* [AIM OF THE TASK]
Reproduce without change the lines in the material below that run from the one with "ridurre i rifiuti" to the end, and nothing more.

* [MATERIAL TO PROCESS]
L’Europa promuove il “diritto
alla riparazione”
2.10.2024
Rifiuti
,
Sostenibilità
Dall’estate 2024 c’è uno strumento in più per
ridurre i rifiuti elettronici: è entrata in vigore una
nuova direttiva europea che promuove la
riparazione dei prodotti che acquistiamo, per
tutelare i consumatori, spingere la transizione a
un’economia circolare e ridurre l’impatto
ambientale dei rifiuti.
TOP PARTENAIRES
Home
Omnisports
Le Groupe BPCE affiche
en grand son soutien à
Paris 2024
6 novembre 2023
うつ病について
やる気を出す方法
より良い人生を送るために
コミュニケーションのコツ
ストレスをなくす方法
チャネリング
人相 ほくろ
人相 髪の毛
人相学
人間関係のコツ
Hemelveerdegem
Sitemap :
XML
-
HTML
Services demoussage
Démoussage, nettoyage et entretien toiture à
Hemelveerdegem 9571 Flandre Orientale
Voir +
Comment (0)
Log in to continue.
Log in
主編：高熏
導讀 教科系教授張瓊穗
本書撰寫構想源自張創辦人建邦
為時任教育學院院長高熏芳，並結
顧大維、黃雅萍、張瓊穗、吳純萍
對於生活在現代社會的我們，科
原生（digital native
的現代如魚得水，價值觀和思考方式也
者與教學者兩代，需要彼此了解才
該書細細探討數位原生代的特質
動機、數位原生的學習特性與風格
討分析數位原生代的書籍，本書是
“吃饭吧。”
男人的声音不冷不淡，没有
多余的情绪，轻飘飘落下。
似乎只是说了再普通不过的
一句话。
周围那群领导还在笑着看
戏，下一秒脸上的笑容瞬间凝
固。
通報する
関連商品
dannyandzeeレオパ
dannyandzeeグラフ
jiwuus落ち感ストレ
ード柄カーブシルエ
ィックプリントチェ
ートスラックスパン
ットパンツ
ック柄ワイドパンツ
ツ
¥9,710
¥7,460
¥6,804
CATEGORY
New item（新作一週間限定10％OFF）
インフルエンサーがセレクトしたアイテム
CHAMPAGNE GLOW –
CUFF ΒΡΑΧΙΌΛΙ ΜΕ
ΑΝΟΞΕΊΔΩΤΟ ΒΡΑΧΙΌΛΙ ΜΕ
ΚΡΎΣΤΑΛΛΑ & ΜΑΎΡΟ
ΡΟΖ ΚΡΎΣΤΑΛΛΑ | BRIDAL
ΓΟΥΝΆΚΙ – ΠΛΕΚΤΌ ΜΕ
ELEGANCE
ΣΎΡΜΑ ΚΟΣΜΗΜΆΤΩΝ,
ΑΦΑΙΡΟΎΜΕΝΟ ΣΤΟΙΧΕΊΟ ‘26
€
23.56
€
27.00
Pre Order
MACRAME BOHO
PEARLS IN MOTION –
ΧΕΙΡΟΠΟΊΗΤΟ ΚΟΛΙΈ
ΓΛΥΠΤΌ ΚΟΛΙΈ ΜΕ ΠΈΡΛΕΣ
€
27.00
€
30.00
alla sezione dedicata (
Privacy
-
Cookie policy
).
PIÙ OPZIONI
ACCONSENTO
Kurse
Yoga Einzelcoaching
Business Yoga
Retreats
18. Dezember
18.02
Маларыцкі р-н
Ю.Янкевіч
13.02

* [RESPONSE]
ridurre i rifiuti elettronici: è entrata in vigore una
nuova direttiva europea che promuove la
riparazione dei prodotti che acquistiamo, per
tutelare i consumatori, spingere la transizione a
un’economia circolare e ridurre l’impatto
ambientale dei rifiuti.
TOP PARTENAIRES
Home
Omnisports
Le Groupe BPCE affiche
en grand son soutien à
Paris 2024
6 novembre 2023
うつ病について
やる気を出す方法
より良い人生を送るために
コミュニケーションのコツ
ストレスをなくす方法
チャネリング
人相 ほくろ
人相 髪の毛
人相学
人間関係のコツ
Hemelveerdegem
Sitemap :
XML
-
HTML
Services demoussage
Démoussage, nettoyage et entretien toiture à
Hemelveerdegem 9571 Flandre Orientale
Voir +
Comment (0)
Log in to continue.
Log in
主編：高熏
導讀 教科系教授張瓊穗
本書撰寫構想源自張創辦人建邦
為時任教育學院院長高熏芳，並結
顧大維、黃雅萍、張瓊穗、吳純萍
對於生活在現代社會的我們，科
原生（digital native
的現代如魚得水，價值觀和思考方式也
者與教學者兩代，需要彼此了解才
該書細細探討數位原生代的特質
動機、數位原生的學習特性與風格
討分析數位原生代的書籍，本書是
“吃饭吧。”
男人的声音不冷不淡，没有
多余的情绪，轻飘飘落下。
似乎只是说了再普通不过的
一句话。
周围那群领导还在笑着看
戏，下一秒脸上的笑容瞬间凝
固。
通報する
関連商品
dannyandzeeレオパ
dannyandzeeグラフ
jiwuus落ち感ストレ
ード柄カーブシルエ
ィックプリントチェ
ートスラックスパン
ットパンツ
ック柄ワイドパンツ
ツ
¥9,710
¥7,460
¥6,804
CATEGORY
New item（新作一週間限定10％OFF）
インフルエンサーがセレクトしたアイテム
CHAMPAGNE GLOW –
CUFF ΒΡΑΧΙΌΛΙ ΜΕ
ΑΝΟΞΕΊΔΩΤΟ ΒΡΑΧΙΌΛΙ ΜΕ
ΚΡΎΣΤΑΛΛΑ & ΜΑΎΡΟ
ΡΟΖ ΚΡΎΣΤΑΛΛΑ | BRIDAL
ΓΟΥΝΆΚΙ – ΠΛΕΚΤΌ ΜΕ
ELEGANCE
ΣΎΡΜΑ ΚΟΣΜΗΜΆΤΩΝ,
ΑΦΑΙΡΟΎΜΕΝΟ ΣΤΟΙΧΕΊΟ ‘26
€
23.56
€
27.00
Pre Order
MACRAME BOHO
PEARLS IN MOTION –
ΧΕΙΡΟΠΟΊΗΤΟ ΚΟΛΙΈ
ΓΛΥΠΤΌ ΚΟΛΙΈ ΜΕ ΠΈΡΛΕΣ
€
27.00
€
30.00
alla sezione dedicata (
Privacy
-
Cookie policy
).
PIÙ OPZIONI
ACCONSENTO
Kurse
Yoga Einzelcoaching
Business Yoga
Retreats
18. Dezember
18.02
Маларыцкі р-н
Ю.Янкевіч
13.02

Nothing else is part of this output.